Here is an interesting example of architecture and design at work: putting together a playground in New York City that will free children and adults rather than burden them.
In Pamela Druckerman’s “Bringing Up Bébé,” the playground forms a fertile backdrop for her pop-sociological observations about child-rearing, French vs. American style. The upper-middle-class Manhattan moms (she can tell by the price of their handbags) follow their kids around the gated toddler playground narrating their activities. The French moms sit on the edge of the sandbox and chat with other adults. The Brooklyn dads follow their children down the slide. The French moms sit on a bench and chat with other adults. Her theory, a bestselling one, is that French parenting consists of more non, more équilibre, and thus more time for adults to be adults.

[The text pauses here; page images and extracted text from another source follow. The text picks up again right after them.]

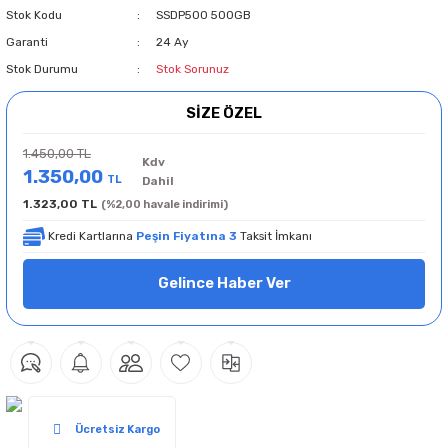
Stok Kodu
SSDP500 500GB
Garanti
24 Ay
Stok Durumu
Stok Sorunuz
SİZE ÖZEL
1.450,00 TL
Kdv
1.350,00
TL
Dahil
1.323,00 TL
(%2,00 havale indirimi)
Kredi Kartlarına
Peşin Fiyatına 3
Taksit İmkanı
Gelince Haber Ver
Ücretsiz Kargo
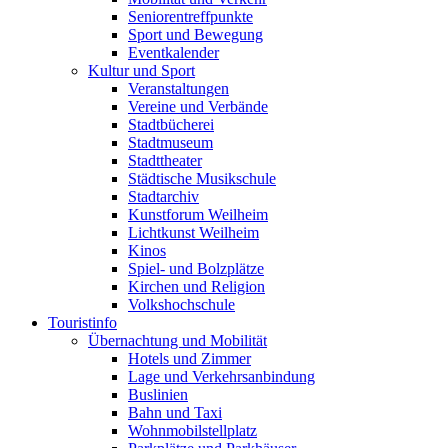
Seniorentreffpunkte
Sport und Bewegung
Eventkalender
Kultur und Sport
Veranstaltungen
Vereine und Verbände
Stadtbücherei
Stadtmuseum
Stadttheater
Städtische Musikschule
Stadtarchiv
Kunstforum Weilheim
Lichtkunst Weilheim
Kinos
Spiel- und Bolzplätze
Kirchen und Religion
Volkshochschule
Touristinfo
Übernachtung und Mobilität
Hotels und Zimmer
Lage und Verkehrsanbindung
Buslinien
Bahn und Taxi
Wohnmobilstellplatz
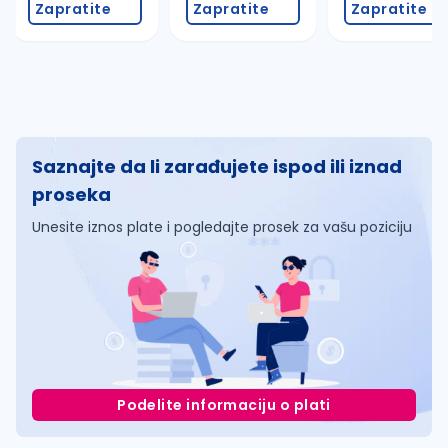
Zapratite
Zapratite
Zapratite
Saznajte da li zarađujete ispod ili iznad
proseka
Unesite iznos plate i pogledajte prosek za vašu poziciju
Podelite informaciju o plati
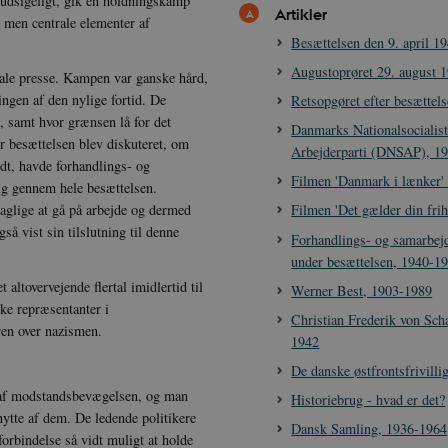
orudsigeligt, gik en holdningskamp
Artikler
, men centrale elementer af
Besættelsen den 9. april 1
Augustoprøret 29. august 
egale presse. Kampen var ganske hård,
ingen af den nylige fortid. De
Retsopgøret efter besættel
, samt hvor grænsen lå for det
Danmarks Nationalsocialist
r besættelsen blev diskuteret, om
Arbejderparti (DNSAP), 1
idt, havde forhandlings- og
Filmen 'Danmark i lænker'
sig gennem hele besættelsen.
aglige at gå på arbejde og dermed
Filmen 'Det gælder din frih
å vist sin tilslutning til denne
Forhandlings- og samarbejd
under besættelsen, 1940-1
altovervejende flertal imidlertid til
Werner Best, 1903-1989
ke repræsentanter i
Christian Frederik von Sch
ren over nazismen.
1942
De danske østfrontsfrivill
ne af modstandsbevægelsen, og man
Historiebrug - hvad er det?
nytte af dem. De ledende politikere
Dansk Samling, 1936-1964
rbindelse så vidt muligt at holde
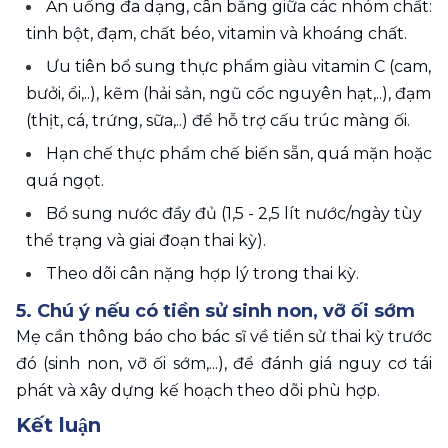
Ăn uống đa dạng, cân bằng giữa các nhóm chất: 
tinh bột, đạm, chất béo, vitamin và khoáng chất. 
Ưu tiên bổ sung thực phẩm giàu vitamin C (cam, 
bưởi, ổi,..), kẽm (hải sản, ngũ cốc nguyên hạt,..), đạm 
(thịt, cá, trứng, sữa,..) để hỗ trợ cấu trúc màng ối. 
Hạn chế thực phẩm chế biến sẵn, quá mặn hoặc 
quá ngọt. 
Bổ sung nước đầy đủ (1,5 - 2,5 lít nước/ngày tùy 
thể trạng và giai đoạn thai kỳ). 
Theo dõi cân nặng hợp lý trong thai kỳ. 
5. Chú ý nếu có tiền sử sinh non, vỡ ối sớm
Mẹ cần thông báo cho bác sĩ về tiền sử thai kỳ trước 
đó (sinh non, vỡ ối sớm,...), để đánh giá nguy cơ tái 
phát và xây dựng kế hoạch theo dõi phù hợp. 
Kết luận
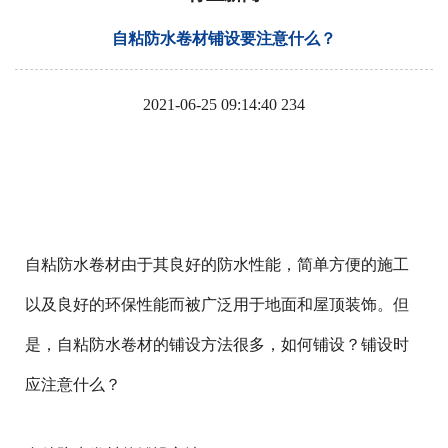
自粘防水卷材铺设要注意什么？
2021-06-25 09:14:40
234
自粘防水卷材由于其良好的防水性能，简单方便的施工
以及良好的环保性能而被广泛用于地面和屋顶装饰。但
是，自粘防水卷材的铺设方法很多，如何铺设？铺设时
应注意什么？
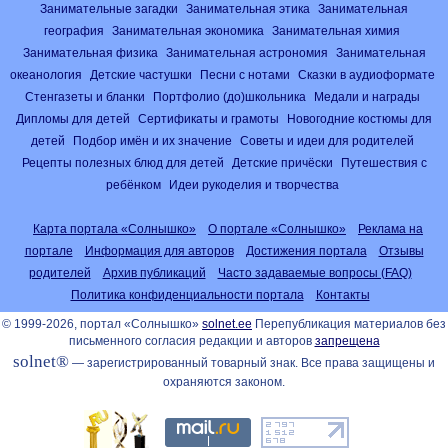
Занимательные загадки
Занимательная этика
Занимательная
география
Занимательная экономика
Занимательная химия
Занимательная физика
Занимательная астрономия
Занимательная
океанология
Детские частушки
Песни с нотами
Сказки в аудиоформате
Стенгазеты и бланки
Портфолио (до)школьника
Медали и награды
Дипломы для детей
Сертификаты и грамоты
Новогодние костюмы для
детей
Подбор имён и их значение
Советы и идеи для родителей
Рецепты полезных блюд для детей
Детские причёски
Путешествия с
ребёнком
Идеи рукоделия и творчества
Карта портала «Солнышко»
О портале «Солнышко»
Реклама на
портале
Информация для авторов
Достижения портала
Отзывы
родителей
Архив публикаций
Часто задаваемые вопросы (FAQ)
Политика конфиденциальности портала
Контакты
© 1999-2026, портал «Солнышко»
solnet.ee
Перепубликация материалов без
письменного согласия редакции и авторов
запрещена
solnet®
— зарегистрированный товарный знак. Все права защищены и
охраняются законом.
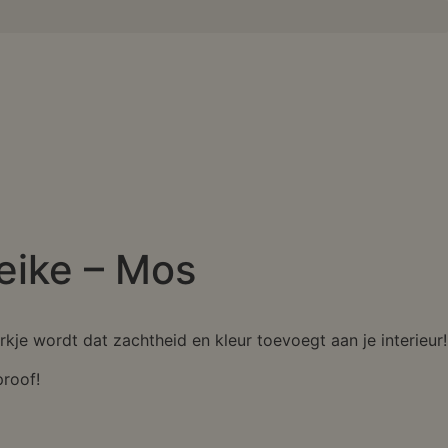
ike – Mos
kje wordt dat zachtheid en kleur toevoegt aan je interieur!
proof!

It never occurs to her that maybe it is the playgrounds that encourage parents to act this way. Most New York playgrounds are designed for the protection of children: padded surfaces, equipment labelled by age appropriateness, and a ban on unaccompanied adults. Frankly, it is hard to see why an adult without a child would want to enter. There’s often little seating, minimal shade, and no place to set down a coffee except in a stroller cup holder. As for those parents who don’t want to helicopter, the perimeter benches can be far from where children play, sight lines blocked by the bulky climbing structures. Standard New York playgrounds are made for a single activity—child’s play—not family socializing or even adult enjoyment.
The planners of New York City’s Governors Island, an ice-cream-cone-shaped piece of land a half mile from the end of Manhattan, see play somewhat differently, and are designing their first thirty acres of park and public space accordingly. “People spend several hours here” on the weekends, says Leslie Koch, president of the Trust for Governors Island. Free ferries from Manhattan and Brooklyn bring visitors in for extended afternoons. “You wander through the island, you have an idea or you may not, the kids run around. There aren’t precedents for that kind of place. It’s different than a beach or an urban park, or even a state park, where you go to barbecue.” She adds, “Early on we said we didn’t want to have playgrounds, but we didn’t say what that meant.”…
“If you create a park-like environment and people feel really free, adults hang out and participate like children do,” Geuze says. Contrast the concept for Liggett Terrace with the experience at Pier 6 at Brooklyn Bridge Park, an access point for the ferry to Governors Island. To date, Pier 6 consists of four landscaped, gated playgrounds, one with swings, one with water, one with sand, and one for climbing. There’s a separate beach-volleyball court, and a separate park building with food. If you aren’t pushing your kid on the swing, narrating every to and fro, the only place to sit is the springy rubber ground.
It would be interesting to hear more about how this new kind of park would change people’s behaviors. The article seems to suggest that certain park designs necessarily lead to certain behaviors; is this always the case? Does it require a critical mass of people
This reminds me of some arguments about parks from earlier days. Take Central Park in New York City as an example. Olmstead and Vaux designed the park to be more natural and take advantage of the natural topography and features. This was contrasted with more formal European parks which often had carefully cultivated gardens and water features. Central Park became beloved even as it is still fairly unusual in big cities as it can be difficult to find that much land and leave it relatively unencumbered.